If I wasn’t saving my money to go to India and Africa for two and half months next year, I’d definitely go to Fiji in December with Mark.

Damn it. Attachment feels like this.

addthis_pub = ‘yogagal60510’;

9 Comments Add yours

  1. Kristin says:


    If I wasn’t at work I would be pumping my fist over my head and shouting YES! YES! YES! As it is I’m doing it very quietly. 😉

    I just told my practitioners last night that we aren’t in a race and there isn’t any finish line in practicing yoga. To enjoy what you they are doing today because then they will enjoy doing it tomorrow (from David Williams).

    I must print this out for myself….and share with as many as I can!

    Thank you so much for sharing your experiences.


  2. Grace says:

    Thanks for sharing your notes from your time with him. I check out his blog every now and then and usually like what he has to say–if only he would blog more often:)
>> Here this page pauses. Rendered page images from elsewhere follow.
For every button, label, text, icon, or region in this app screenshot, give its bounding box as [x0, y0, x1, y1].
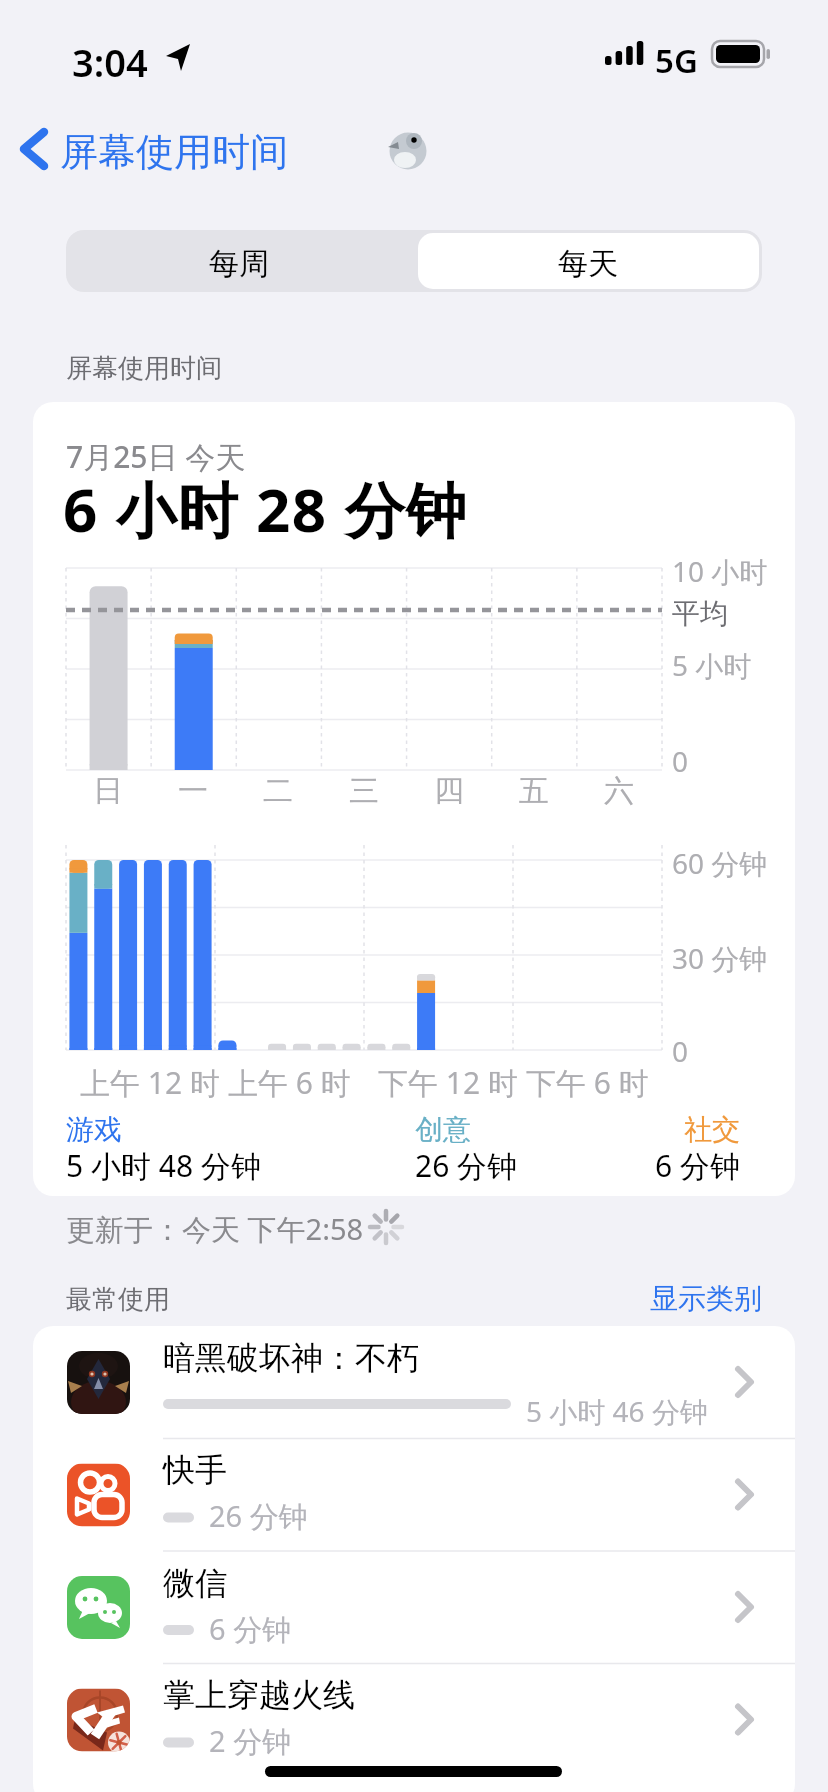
staticText: 二 — [263, 772, 293, 810]
button[interactable] — [66, 230, 414, 292]
staticText: 2 分钟 — [209, 1721, 292, 1761]
staticText: 一 — [178, 772, 208, 810]
staticText: 6 小时 28 分钟 — [63, 468, 468, 550]
staticText: 创意 — [415, 1112, 471, 1147]
staticText: 每天 — [558, 245, 618, 283]
staticText: 下午 6 时 — [526, 1062, 649, 1103]
staticText: 5 小时 48 分钟 — [66, 1145, 261, 1186]
staticText: 快手 — [163, 1450, 227, 1490]
staticText: 暗黑破坏神：不朽 — [163, 1338, 419, 1378]
staticText: 日 — [93, 772, 123, 810]
staticText: 10 小时 — [672, 552, 768, 590]
button[interactable] — [33, 1664, 795, 1776]
staticText: 26 分钟 — [415, 1145, 518, 1186]
staticText: 上午 6 时 — [228, 1062, 351, 1103]
staticText: 5G — [655, 38, 698, 83]
staticText: 7月25日 今天 — [66, 436, 246, 477]
staticText: 五 — [519, 772, 549, 810]
staticText: 社交 — [684, 1112, 740, 1147]
staticText: 0 — [672, 1032, 689, 1070]
staticText: 微信 — [163, 1563, 227, 1603]
staticText: 游戏 — [66, 1112, 122, 1147]
staticText: 平均 — [672, 596, 728, 631]
staticText: 四 — [434, 772, 464, 810]
staticText: 掌上穿越火线 — [163, 1675, 355, 1715]
staticText: 6 分钟 — [209, 1609, 292, 1649]
staticText: 更新于：今天 下午2:58 — [66, 1209, 364, 1249]
staticText: 26 分钟 — [209, 1496, 308, 1536]
staticText: 下午 12 时 — [378, 1062, 518, 1103]
staticText: 3:04 — [72, 36, 148, 88]
staticText: 屏幕使用时间 — [66, 352, 222, 385]
button[interactable] — [414, 230, 762, 292]
staticText: 六 — [604, 772, 634, 810]
staticText: 显示类别 — [650, 1281, 762, 1316]
staticText: 5 小时 — [672, 646, 752, 684]
staticText: 屏幕使用时间 — [60, 128, 288, 176]
button[interactable] — [645, 1275, 775, 1320]
staticText: 60 分钟 — [672, 844, 768, 882]
staticText: 5 小时 46 分钟 — [526, 1392, 708, 1430]
staticText: 0 — [672, 742, 689, 780]
staticText: 上午 12 时 — [80, 1062, 220, 1103]
staticText: 最常使用 — [66, 1283, 170, 1316]
staticText: 每周 — [209, 245, 269, 283]
button[interactable] — [33, 1439, 795, 1551]
button[interactable] — [14, 120, 294, 180]
button[interactable] — [33, 1551, 795, 1663]
staticText: 三 — [349, 772, 379, 810]
button[interactable] — [33, 1326, 795, 1438]
staticText: 6 分钟 — [655, 1145, 740, 1186]
staticText: 30 分钟 — [672, 939, 768, 977]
  3. Hi Linda, tks for this really incredible post.
    It´s such a pleasure to read about your experiences and your insights.

    Hari Om



  4. svasti says:

    I know our mutual friend Anthroyogini is a fan of Mark's work, also. I'm glad you had an excellent time.

    All I can add, is right on!!


  5. Kevin Knox says:

    This is just fantastic! I'd never heard of Mark, but the quotes you've provided surely are the pith essence of what we need to remember about yoga. Sadly they are also world's removed from most of what passes for yoga in the West. Thank you Linda!



  6. Amanda says:

    I'm so jealous, Linda, in the nicest way, Mark spends most of his time in the Northern Hemisphere nowdays. Oh well.
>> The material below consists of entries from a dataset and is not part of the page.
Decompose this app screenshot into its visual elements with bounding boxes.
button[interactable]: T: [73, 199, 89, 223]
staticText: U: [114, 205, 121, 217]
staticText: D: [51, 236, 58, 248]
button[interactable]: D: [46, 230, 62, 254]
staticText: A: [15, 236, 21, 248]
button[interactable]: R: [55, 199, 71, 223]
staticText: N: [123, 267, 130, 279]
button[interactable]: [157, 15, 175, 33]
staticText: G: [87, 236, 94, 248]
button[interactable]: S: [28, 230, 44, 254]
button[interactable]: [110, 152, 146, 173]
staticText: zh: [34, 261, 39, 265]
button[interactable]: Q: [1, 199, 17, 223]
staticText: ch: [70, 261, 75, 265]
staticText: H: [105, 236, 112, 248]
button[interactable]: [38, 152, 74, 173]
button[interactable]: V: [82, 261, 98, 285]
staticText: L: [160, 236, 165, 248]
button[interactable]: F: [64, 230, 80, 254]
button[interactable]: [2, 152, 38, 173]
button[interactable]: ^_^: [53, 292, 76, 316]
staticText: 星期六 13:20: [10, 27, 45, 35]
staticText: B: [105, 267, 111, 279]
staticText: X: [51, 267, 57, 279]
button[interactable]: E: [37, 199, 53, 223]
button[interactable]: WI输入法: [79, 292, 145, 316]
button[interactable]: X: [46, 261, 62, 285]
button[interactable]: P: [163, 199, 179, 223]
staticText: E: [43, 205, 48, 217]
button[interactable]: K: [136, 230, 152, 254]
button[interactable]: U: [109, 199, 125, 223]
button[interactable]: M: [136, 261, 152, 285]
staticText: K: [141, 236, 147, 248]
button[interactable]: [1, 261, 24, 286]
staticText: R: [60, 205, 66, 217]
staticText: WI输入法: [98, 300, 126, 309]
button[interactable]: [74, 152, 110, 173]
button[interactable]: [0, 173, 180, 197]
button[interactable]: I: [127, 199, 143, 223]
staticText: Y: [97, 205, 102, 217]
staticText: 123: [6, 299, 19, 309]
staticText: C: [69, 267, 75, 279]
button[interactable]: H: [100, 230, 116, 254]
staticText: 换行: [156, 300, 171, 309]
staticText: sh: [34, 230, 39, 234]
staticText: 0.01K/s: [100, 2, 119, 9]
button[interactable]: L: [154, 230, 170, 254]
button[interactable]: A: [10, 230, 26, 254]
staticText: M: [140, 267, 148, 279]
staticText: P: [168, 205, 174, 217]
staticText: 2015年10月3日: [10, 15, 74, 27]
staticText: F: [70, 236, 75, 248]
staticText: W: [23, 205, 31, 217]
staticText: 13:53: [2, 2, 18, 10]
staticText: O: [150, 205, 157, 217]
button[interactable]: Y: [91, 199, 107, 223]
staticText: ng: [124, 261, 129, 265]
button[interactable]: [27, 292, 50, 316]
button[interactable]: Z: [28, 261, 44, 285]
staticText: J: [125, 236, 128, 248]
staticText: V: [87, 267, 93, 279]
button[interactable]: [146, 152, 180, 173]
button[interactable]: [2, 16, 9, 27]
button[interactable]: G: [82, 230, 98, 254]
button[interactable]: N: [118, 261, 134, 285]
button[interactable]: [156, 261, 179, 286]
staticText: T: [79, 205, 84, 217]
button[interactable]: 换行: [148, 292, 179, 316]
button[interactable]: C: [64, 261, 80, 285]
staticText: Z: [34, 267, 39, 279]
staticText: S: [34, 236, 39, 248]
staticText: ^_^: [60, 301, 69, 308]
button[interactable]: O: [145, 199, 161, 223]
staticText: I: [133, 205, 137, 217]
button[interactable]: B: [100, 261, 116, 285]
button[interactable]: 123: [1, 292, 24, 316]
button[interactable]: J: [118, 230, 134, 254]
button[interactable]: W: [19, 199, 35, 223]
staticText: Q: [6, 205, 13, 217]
    And.. I slightly altered my post on insularity. Thanks for your comments, though. I want to be very clear – I don't think all Americans are insular. Just some – in the same way that some Australians are insular… so much so, many of them couldn't point to Alice Springs on a map. And it's right in the middle of the continent!


  7. ♥ Braja says:

    Nice to meet you Linda, thanks for introducing yourself, glad to find you 🙂 I'm an Iyengar girl, and he of course is a Krishnamacarya boy 🙂


  8. Diane says:

    Lucky, lucky you to have the opportunity to study with Mark. And thank you for posting these notes. No more questioning for you baby — you're got all you need and then some. We (I'm sure I speak for all of your blog readers and students here) love you just as you are. I'm going to try for the workshop Mark is giving at Yoga Works in NYC. I try to catch him whenever he's in NY. Brilliant! Thanks for this awesome post.


  9. mahadev108 says:

    But Krishnamacharya himself was VERY orthodox Hinduist. And last years of his life he spend mostly recites sanscrit scriptures and doing pujas. So Mr. Whithwell takes from Krishnamacharyas heritage only ideas which is comfortable for him (individualisation of asana practice0 but ignores other aspects. Its typical western “consumption” approach. Traditional, “religious” yoga, which founded on Upanishads and Sutras, requires self discipline and respect for yoga shastras authority, western people doesnt like it so much, thay want to stay “free” in spiritual consumptions search for “more comfort” doctrine, thats why they like teachengs like Krishnamurti (both – Jiddu and UG) – talks about @no need to practice, just be”. OK but nothing happens to them finally. Show me western yogi, who attained samadhi? i never met.